Take-Two Chairman Strauss Zelnick says the overwhelming success of the Grand Theft Auto IV launch has vindicated the publisher’s strategy in resisting the acquisition attempts made by Electronic Arts.
EA’s original offer of $26 per share for Take-Two in February was rejected outright by the company’s board of directors, who said the offer was inadequate and further refused to even consider negotiations until after the release of Grand Theft Auto IV. In response to Take-Two’s latest annual shareholders meeting, which resulted in an affirmation of the current board and its strategy, EA reduced its offer to $25.74 per share, which it claimed was the result of a new incentive stock plan for management that was approved at the meeting.
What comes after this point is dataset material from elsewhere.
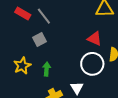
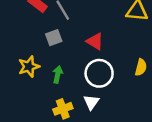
red triangle: (95, 39) -> (95, 41), moved
white circle: (92, 64) -> (99, 73), moved

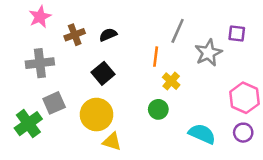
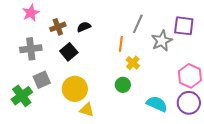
purple square: (237, 33) -> (184, 26), size x1.5
black square: (103, 73) -> (69, 52), moved
purple circle: (243, 133) -> (189, 103), size x1.5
But in an interview with the New York Times Bits blog, Zelnick claimed the outcome of the GTA launch was proof that he was right. “The critical and consumer response to Grand Theft Auto IV vindicates our strategy of waiting until the launch with regard to EA’s offer,” he said. At the time of the interview, Take-Two’s share price had broken the $26 mark, peaking at $26.63 on the day. (As of 10 a.m. EDT on May 2, Take-Two stock is trading at $26.12.)
But EA spokesman Jeff Brown said the massive success of the game’s launch was widely anticipated and accounted for in his company’s offer. “We’ve seen a share price above and below our offer and it doesn’t change anything,” he said. “We knew the game would be an extraordinary success. All of that was factored into our offer of $2 billion.”
Thus far, there has been no word on new talks between Take-Two and EA, or any other interested party, now that Grand Theft Auto IV has hit the streets.